Start of Block

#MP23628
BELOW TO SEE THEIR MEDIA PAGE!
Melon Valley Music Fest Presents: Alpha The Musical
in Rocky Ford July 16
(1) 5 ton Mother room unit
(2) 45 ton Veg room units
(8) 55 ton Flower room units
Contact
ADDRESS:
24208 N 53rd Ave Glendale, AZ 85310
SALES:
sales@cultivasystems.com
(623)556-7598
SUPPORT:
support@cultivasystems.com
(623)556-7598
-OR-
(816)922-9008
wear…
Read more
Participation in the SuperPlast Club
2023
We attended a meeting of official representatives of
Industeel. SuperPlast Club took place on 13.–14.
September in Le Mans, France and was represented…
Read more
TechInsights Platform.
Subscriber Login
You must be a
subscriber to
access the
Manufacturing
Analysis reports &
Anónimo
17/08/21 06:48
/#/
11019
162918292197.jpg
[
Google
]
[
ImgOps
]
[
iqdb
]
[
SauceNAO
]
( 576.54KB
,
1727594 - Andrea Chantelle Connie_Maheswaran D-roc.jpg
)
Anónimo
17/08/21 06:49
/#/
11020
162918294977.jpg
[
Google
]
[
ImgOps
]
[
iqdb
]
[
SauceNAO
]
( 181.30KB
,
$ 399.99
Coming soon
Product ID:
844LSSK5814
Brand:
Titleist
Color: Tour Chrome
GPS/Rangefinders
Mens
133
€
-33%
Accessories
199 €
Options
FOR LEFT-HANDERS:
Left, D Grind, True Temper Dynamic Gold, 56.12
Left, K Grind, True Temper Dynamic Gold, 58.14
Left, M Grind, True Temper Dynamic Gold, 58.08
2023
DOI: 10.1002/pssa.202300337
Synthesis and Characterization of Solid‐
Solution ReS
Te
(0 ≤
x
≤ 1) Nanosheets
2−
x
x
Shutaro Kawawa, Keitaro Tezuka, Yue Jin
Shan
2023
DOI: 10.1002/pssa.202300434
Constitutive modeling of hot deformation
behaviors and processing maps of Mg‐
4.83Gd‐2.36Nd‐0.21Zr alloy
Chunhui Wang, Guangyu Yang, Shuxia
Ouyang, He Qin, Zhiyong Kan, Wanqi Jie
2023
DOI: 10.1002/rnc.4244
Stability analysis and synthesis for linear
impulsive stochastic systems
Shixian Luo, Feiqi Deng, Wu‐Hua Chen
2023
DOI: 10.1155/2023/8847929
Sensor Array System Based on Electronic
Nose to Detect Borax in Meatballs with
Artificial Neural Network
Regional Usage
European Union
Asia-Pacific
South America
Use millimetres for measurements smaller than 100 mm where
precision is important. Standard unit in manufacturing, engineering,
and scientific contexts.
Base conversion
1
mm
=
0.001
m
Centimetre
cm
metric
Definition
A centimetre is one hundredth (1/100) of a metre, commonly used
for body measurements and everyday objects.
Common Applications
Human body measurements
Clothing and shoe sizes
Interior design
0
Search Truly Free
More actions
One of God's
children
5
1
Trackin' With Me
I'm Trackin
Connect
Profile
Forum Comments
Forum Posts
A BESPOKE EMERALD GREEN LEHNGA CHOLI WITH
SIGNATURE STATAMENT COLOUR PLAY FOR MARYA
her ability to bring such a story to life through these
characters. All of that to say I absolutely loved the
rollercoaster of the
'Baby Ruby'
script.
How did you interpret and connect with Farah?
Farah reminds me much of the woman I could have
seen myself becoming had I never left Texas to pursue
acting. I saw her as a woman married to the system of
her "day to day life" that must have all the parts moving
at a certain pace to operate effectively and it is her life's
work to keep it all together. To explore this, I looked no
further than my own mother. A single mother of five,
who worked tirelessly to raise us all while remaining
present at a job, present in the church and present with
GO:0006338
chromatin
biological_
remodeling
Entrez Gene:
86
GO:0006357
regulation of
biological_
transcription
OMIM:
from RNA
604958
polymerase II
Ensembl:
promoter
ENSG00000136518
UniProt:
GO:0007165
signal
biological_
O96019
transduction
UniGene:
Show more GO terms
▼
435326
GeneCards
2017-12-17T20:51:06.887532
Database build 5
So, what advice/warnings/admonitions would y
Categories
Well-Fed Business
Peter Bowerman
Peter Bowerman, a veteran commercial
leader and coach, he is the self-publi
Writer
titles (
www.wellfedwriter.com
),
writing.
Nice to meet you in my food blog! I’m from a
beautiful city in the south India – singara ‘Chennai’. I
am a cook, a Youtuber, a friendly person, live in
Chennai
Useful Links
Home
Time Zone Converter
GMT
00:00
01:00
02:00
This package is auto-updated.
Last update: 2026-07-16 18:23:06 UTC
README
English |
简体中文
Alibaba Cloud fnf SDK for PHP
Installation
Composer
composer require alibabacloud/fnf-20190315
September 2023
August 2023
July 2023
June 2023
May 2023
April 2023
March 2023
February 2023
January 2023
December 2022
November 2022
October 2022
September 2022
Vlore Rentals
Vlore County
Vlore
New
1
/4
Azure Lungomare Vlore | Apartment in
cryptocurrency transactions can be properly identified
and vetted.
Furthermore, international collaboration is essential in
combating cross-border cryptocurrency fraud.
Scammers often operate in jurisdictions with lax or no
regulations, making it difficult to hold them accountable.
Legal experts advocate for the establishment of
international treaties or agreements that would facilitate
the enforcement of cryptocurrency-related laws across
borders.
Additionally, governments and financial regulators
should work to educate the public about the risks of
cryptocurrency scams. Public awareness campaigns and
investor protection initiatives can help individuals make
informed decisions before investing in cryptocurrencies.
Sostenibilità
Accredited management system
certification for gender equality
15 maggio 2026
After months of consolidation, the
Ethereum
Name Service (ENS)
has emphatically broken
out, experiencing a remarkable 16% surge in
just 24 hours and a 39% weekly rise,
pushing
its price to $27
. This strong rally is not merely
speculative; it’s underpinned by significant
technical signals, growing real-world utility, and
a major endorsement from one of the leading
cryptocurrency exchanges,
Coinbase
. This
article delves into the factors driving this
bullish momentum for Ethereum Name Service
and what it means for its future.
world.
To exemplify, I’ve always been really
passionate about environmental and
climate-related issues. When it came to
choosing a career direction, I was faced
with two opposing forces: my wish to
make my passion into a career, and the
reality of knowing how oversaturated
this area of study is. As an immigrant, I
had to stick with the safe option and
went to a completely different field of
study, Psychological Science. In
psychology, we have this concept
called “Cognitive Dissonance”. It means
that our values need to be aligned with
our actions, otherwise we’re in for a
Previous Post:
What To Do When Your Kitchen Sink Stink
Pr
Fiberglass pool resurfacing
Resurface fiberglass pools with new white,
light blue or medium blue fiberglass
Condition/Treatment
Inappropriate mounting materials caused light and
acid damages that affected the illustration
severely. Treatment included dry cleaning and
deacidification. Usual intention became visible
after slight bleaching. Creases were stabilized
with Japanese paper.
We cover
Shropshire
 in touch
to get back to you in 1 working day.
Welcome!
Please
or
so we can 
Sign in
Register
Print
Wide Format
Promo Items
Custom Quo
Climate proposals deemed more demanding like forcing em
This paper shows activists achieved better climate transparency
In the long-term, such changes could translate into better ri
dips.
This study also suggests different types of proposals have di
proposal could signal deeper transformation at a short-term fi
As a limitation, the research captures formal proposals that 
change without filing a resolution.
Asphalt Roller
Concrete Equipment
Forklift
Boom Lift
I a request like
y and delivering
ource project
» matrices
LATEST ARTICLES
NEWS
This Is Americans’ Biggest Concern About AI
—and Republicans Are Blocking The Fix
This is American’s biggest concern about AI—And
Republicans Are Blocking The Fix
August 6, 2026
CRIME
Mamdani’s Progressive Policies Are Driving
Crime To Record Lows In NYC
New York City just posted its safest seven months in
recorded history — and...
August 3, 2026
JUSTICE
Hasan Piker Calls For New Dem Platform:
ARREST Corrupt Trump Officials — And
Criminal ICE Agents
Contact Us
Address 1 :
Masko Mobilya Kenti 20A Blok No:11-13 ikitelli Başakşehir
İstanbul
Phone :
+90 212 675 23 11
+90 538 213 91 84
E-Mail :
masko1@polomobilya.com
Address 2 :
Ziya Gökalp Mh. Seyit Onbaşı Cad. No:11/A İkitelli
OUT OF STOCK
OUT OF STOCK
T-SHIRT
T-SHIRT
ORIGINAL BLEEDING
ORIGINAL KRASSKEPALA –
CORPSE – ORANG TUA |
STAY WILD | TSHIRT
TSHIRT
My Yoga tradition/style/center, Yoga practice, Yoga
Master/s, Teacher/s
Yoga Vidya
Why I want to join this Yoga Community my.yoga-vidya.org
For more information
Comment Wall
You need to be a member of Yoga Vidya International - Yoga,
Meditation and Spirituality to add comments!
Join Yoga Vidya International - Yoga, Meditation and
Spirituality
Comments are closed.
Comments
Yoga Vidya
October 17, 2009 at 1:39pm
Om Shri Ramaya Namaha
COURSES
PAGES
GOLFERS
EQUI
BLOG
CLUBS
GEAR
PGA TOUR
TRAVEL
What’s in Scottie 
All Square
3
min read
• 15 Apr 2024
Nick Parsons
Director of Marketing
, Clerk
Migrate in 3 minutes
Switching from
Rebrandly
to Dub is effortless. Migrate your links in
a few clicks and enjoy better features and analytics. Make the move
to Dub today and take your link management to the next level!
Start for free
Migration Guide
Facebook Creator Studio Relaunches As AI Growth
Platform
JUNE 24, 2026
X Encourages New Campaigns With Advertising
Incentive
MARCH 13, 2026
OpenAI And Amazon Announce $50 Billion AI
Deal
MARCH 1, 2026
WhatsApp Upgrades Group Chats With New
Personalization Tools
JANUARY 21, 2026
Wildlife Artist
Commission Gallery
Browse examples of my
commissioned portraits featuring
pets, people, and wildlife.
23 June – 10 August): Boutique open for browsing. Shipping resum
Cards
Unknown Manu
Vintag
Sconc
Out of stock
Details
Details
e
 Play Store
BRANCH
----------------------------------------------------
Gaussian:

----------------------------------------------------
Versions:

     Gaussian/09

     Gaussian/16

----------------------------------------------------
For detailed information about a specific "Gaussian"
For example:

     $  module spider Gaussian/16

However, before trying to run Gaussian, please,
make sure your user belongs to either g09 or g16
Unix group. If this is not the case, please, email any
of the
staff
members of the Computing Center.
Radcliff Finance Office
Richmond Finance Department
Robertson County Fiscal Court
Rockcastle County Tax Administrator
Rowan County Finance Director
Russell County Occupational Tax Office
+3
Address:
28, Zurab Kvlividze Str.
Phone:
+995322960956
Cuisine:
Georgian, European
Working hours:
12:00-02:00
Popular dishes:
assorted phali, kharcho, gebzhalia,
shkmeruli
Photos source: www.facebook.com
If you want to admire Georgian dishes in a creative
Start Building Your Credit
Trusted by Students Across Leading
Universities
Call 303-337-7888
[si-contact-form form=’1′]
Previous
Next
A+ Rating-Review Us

End of Block

Problem description:
Find how many lines of the records hold the string "cultivasystems", then give that number by itself.

Your response:
2